Unternehmen müssen einen ganzen Werkzeugkasten nutzen

Wie mit dem Klimawandel auf der Unternehmensebene in der Logistik umgegangen wird und welche nachhaltigen Lösungsansätze es gibt, zeigten Philipp Anhalt von DPD und Tobias Wollermann von der Otto Group. Anhalt, der bei DPD als Chief Strategy Officer die Bereiche Strategie, Nachhaltigkeit und M&A verantwortet, sagte, dass Paketdienstleister wie DPD „nicht verdächtig sind, nachhaltig zu sein“. Dabei verwies er auf die enormen ökologischen Belastungen, die durch den weiter boomenden Onlinehandel entstehen.

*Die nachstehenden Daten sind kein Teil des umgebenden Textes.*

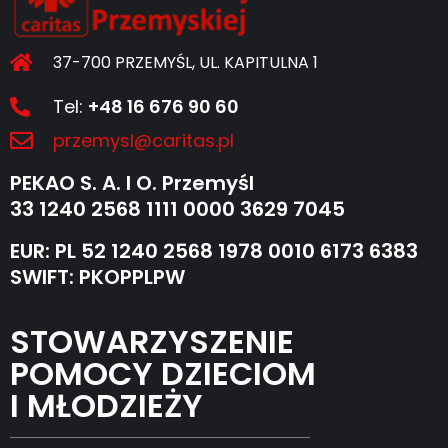
37-700 PRZEMYŚL, UL. KAPITULNA 1
Tel:
+48 16 676 90 60
przemysl@caritas.pl
PEKAO S. A. I O. Przemyśl
33 1240 2568 1111 0000 3629 7045
EUR: PL 52 1240 2568 1978 0010 6173 6383
SWIFT: PKOPPLPW
STOWARZYSZENIE
POMOCY DZIECIOM
I MŁODZIEŻY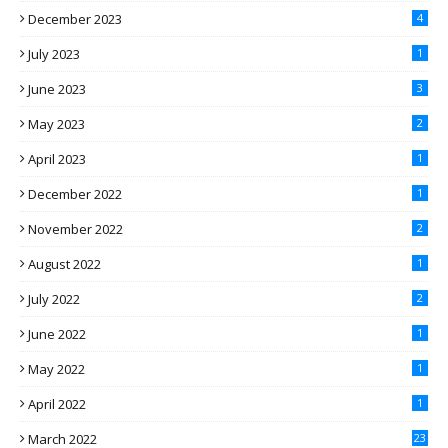
December 2023
4
July 2023
1
June 2023
3
May 2023
2
April 2023
1
December 2022
1
November 2022
2
August 2022
1
July 2022
2
June 2022
1
May 2022
1
April 2022
1
March 2022
23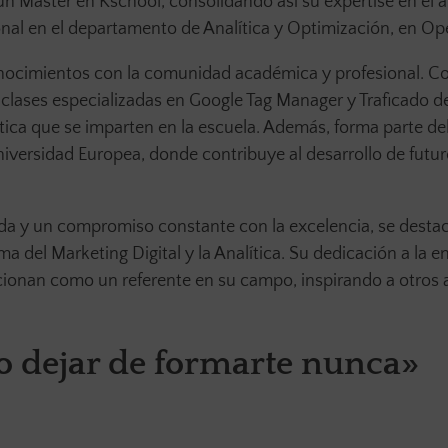
n Máster en Kschool, consolidando así su expertise en el 
ional en el departamento de Analítica y Optimización, en O
onocimientos con la comunidad académica y profesional. C
 clases especializadas en Google Tag Manager y Traficado d
ca que se imparten en la escuela. Además, forma parte de
niversidad Europea, donde contribuye al desarrollo de futu
cada y un compromiso constante con la excelencia, se dest
ma del Marketing Digital y la Analítica. Su dedicación a la 
ionan como un referente en su campo, inspirando a otros a
no dejar de formarte nunca»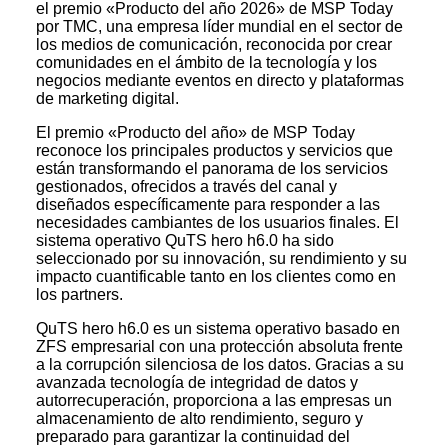
el premio «Producto del año 2026» de MSP Today
por TMC, una empresa líder mundial en el sector de
los medios de comunicación, reconocida por crear
comunidades en el ámbito de la tecnología y los
negocios mediante eventos en directo y plataformas
de marketing digital.
El premio «Producto del año» de MSP Today
reconoce los principales productos y servicios que
están transformando el panorama de los servicios
gestionados, ofrecidos a través del canal y
diseñados específicamente para responder a las
necesidades cambiantes de los usuarios finales. El
sistema operativo QuTS hero h6.0 ha sido
seleccionado por su innovación, su rendimiento y su
impacto cuantificable tanto en los clientes como en
los partners.
QuTS hero h6.0 es un sistema operativo basado en
ZFS empresarial con una protección absoluta frente
a la corrupción silenciosa de los datos. Gracias a su
avanzada tecnología de integridad de datos y
autorrecuperación, proporciona a las empresas un
almacenamiento de alto rendimiento, seguro y
preparado para garantizar la continuidad del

Das Versandunternehmen arbeitet jedoch in unterschiedlichsten Bereichen daran, nachhaltiger zu werden: Bessere Citylogistik, Elektromobilität, ein verändertes Baugesetz, der CO2-Preis, alternative Zustellkonzepte oder auch die Incentivierung von Kunden und Mitarbeitern für nachhaltiges Verhalten sind für Anhalt wichtige Stellschrauben.

Kompensation zählt

Eine wichtige Rolle spielen für DPD auch Kompensationsprojekte. Bereits seit 2012 bietet der Dienstleister den klimaneutralen Paketversand an. Während die direkten CO2-Emissionen des Unternehmens im Vergleich zum Jahr 2013 pro Paket um 14 Prozent gesenkt wurden, werden die restlichen Emissionen über Klimaschutzprojekte in Afrika und Südamerika ausgeglichen. 2019 war DPD in Summe für gut 1 Million Tonnen CO2 verantwortlich.

Exot als Speaker

Tobias Wollermann ist ein Exot in der Logistikwelt. Der Group Vice President Corporate Responsibility bei Otto studierte Musik und Physik. Seit 2008 lehrt er an der Hochschule für Musik und Theater Hamburg in allen Studiengängen Kultur- und Medienmanagement. Von 2008 bis 2020 war Wollermann als Geschäftsführer für den Aufbau des von der Otto Group und des Ensembles Salut Salon initiierten Projektes The Young ClassX verantwortlich. Beim Logistiktag der Kühne-Stiftung sprach er nun über die Orchestrierung von Nachhaltigkeit im Otto-Konzern.

Bereits seit 1986 ist Umweltschutz als Unternehmensziel bei Otto verankert. Die erste konkrete Klimastrategie wurde 2007 vorgestellt. Beim Thema Nachhaltigkeit muss laut Wollermann vor allem Kollaboration im gesamten Unternehmen gelebt werden. „Vernetzung und Zusammenarbeit sind enorm wichtig“, meint er. Nur wenn Nachhaltigkeit in allen Abteilungen etabliert sei, könne die Strategie erfolgreich sein, unterstrich er.

Dieser Artikel wurde von Sebastian Reimann und Frederic Witt verfasst.